Google Docs is located on the Google Drive platform, which currently comes with 5 free gigabytes of storage - in addition to the 10 gigabytes for the associated Gmail account and unlimited storage for Google Docs and shared documents. Each additional 100 gigabytes of storage is $60 per year.
Both SkyDrive and Google Drive come with desktop software that allows users to automatically synchronize folders.
Sharing: Advantage Google
Both Office Web Apps and Google Docs allow documents to be embedded in webpages, or shared with collaborators.

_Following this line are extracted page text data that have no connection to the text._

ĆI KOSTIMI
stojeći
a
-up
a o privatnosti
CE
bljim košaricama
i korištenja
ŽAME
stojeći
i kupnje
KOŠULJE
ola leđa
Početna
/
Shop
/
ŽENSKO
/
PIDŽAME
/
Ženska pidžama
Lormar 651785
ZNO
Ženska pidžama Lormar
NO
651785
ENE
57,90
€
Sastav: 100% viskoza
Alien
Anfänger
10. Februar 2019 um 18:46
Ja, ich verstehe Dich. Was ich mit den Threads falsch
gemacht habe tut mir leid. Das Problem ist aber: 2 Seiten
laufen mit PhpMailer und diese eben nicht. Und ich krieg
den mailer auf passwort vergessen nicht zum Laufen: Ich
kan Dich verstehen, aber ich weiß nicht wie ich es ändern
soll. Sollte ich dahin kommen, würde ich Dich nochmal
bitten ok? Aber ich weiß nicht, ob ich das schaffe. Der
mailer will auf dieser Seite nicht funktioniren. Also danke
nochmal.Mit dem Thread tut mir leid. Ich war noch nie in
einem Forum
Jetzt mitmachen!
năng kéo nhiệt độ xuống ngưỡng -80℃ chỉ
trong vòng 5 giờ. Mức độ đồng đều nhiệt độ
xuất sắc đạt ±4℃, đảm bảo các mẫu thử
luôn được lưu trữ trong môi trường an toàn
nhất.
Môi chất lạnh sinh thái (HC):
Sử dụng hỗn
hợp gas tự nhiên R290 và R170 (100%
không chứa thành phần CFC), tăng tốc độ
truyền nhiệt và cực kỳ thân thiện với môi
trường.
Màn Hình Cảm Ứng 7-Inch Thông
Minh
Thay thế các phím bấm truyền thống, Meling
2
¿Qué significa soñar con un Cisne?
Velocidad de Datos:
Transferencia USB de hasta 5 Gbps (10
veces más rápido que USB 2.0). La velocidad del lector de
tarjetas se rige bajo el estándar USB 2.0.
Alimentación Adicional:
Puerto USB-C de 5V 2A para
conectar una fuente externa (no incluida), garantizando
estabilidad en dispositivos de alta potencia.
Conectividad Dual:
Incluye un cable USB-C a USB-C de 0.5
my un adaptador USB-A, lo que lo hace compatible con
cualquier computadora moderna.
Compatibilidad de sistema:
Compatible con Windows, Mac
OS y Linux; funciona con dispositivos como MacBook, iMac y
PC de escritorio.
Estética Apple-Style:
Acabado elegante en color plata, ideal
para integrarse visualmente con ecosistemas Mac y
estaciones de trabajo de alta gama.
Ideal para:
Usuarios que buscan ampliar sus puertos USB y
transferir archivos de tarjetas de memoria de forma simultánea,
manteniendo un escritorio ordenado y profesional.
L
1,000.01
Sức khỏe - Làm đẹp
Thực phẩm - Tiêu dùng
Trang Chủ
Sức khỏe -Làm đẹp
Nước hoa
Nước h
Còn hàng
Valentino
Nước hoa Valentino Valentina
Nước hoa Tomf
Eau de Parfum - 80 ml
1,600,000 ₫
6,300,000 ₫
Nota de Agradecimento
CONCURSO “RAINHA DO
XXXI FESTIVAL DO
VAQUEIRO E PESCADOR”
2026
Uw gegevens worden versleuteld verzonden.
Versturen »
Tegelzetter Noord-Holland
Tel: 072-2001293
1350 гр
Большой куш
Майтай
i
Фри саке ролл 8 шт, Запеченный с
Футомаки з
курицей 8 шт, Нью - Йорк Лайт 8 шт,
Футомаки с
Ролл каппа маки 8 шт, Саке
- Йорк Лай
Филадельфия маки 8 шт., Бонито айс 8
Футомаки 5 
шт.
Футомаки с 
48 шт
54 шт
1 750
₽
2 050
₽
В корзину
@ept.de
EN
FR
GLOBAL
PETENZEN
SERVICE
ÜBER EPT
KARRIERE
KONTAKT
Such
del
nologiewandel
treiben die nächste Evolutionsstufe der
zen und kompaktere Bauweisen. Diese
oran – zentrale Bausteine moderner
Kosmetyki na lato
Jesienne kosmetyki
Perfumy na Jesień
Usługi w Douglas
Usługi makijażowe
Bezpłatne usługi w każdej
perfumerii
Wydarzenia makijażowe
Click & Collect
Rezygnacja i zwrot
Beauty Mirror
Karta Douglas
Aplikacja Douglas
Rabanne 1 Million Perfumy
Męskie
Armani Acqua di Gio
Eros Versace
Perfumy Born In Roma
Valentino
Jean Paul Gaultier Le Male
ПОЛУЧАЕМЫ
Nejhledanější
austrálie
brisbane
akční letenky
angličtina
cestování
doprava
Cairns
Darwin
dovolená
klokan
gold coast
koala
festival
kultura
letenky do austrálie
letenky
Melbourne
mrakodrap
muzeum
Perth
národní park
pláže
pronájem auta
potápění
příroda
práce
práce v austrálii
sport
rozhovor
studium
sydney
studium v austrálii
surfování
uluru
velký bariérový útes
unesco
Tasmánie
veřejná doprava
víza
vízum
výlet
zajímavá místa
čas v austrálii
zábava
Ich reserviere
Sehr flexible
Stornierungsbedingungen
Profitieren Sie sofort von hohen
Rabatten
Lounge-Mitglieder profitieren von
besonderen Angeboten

But, in general, Google offers a more streamlined and complete collaboration experience for online users, with integrated chat panes and real-time updates - every user of a document sees the changes that other users are making, as they are made. In addition, Google Docs allows any document to be emailed right from the application, in a variety of formats, including the standard Office formats, text, and PDF.
Office Web Apps promises better integration with desktop-based Office applications, but the tools are rudimentary, cumbersome, and inconsistent across the apps.
Word processing: Advantage Google
With the Word Web App - as with the other Office Web Apps - there's a preview mode, which is pretty faithful to the original documents.
And then there's the edit mode, which shows a simplified version of the document. If you are working on a Word document that uses features that the Word Web App doesn't support, those features will still be there in the document when you re-open it with the full app. The result can be very confusing, since when you're online you're editing a document that will look different when printed or downloaded.
But the single biggest missing feature of the Word Web App is autosave. This is a must-have for any Web-based app, especially if Internet connectivity is intermittent.
The word processor in Google Docs has been around the longest, has more formatting tools, and hundreds of fonts. Plus, what you see is what you get - you can save the document in multiple formats, and they'll be pretty faithful to what you've got on the screen.
Spreadsheet: Mixed bag
Like the Word Web App, the Excel Web App has the ever-present "ribbon" interface style.
Unlike the Word Web App, the Excel Web App does save changes automatically, which is great news for folks on iffy Internet connections, and for people collaborating online.